R2 speaks the S3 API, which means the same SigV4 flow that works for AWS works here. aws4fetch is a tiny dep that handles the signing. In production, pair this with a short expiry, scoped keys, bucket CORS, and usually a finalization endpoint that records what the browser uploaded.

// illustrative — not wired up on this page
// Pre-signed URLs let browsers talk to R2 directly,
// skipping the Worker for the bytes themselves. Your Worker
// still decides the bucket, key, content type, and short expiry.

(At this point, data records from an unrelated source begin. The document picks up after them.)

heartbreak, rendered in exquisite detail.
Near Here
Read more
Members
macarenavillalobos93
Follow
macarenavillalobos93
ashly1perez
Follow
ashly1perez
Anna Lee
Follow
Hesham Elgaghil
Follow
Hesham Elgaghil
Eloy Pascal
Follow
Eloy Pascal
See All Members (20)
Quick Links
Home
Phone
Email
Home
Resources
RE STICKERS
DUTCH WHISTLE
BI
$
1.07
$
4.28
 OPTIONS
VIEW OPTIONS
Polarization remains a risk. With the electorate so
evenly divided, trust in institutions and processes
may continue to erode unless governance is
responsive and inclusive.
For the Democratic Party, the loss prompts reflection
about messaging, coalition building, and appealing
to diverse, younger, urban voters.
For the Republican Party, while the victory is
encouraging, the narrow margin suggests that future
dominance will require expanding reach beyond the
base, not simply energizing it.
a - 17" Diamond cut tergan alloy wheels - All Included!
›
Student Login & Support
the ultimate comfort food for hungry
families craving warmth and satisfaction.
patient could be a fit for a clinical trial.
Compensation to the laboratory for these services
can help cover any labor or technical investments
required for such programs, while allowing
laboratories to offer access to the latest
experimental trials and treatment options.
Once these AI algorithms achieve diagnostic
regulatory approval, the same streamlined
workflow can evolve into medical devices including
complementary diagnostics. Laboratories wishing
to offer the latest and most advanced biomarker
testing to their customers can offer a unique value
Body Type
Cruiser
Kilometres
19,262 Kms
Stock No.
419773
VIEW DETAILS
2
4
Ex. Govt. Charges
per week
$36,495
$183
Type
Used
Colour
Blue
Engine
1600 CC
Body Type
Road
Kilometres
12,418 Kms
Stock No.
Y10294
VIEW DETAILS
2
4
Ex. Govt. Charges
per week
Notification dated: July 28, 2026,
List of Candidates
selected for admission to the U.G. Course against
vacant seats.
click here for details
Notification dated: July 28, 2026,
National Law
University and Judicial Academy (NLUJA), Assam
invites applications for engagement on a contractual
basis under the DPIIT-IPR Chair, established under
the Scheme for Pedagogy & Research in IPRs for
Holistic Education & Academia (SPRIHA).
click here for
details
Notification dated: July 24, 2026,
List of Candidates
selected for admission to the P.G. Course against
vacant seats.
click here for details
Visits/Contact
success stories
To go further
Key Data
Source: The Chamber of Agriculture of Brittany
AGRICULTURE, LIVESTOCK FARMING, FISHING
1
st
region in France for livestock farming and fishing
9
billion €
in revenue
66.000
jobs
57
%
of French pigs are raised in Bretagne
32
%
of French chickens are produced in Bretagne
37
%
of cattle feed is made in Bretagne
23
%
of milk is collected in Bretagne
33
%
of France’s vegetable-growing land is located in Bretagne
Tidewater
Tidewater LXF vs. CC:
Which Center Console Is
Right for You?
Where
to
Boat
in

import { AwsClient } from "aws4fetch";

const r2 = new AwsClient({
  accessKeyId: env.R2_ACCESS_KEY_ID,
  secretAccessKey: env.R2_SECRET_ACCESS_KEY,
  service: "s3",
});

// Sign a PUT URL the browser can upload to directly. Production
// endpoints also need CORS on the bucket and a short expiry.
const signed = await r2.sign(
  `https://${env.R2_ACCOUNT_ID}.r2.cloudflarestorage.com/${bucket}/${key}`,
  { method: "PUT", aws: { signQuery: true, allHeaders: true } },
);

return Response.json({ uploadUrl: signed.url, key });

When R2 is the right tool

  • User-uploaded files — images, attachments, documents — anywhere your app produces persistent binary objects
  • Generated reports, exports, backups — large derived data your app writes once and serves on demand
  • Static assets for your application — images, fonts, videos, anything bigger than what makes sense in public/
  • Build artifacts and cached upstream responses — when re-fetching the source costs more than storing the result
  • Migration target for S3-based pipelines — same SDKs, no egress fees

For small key/value reads at single-digit milliseconds, prefer KV. For relational queries, prefer D1. For video delivery with adaptive bitrate and live streaming, prefer Stream. R2 removes egress fees, but storage and request operations still count — it is object storage, not a database, queue, or cache.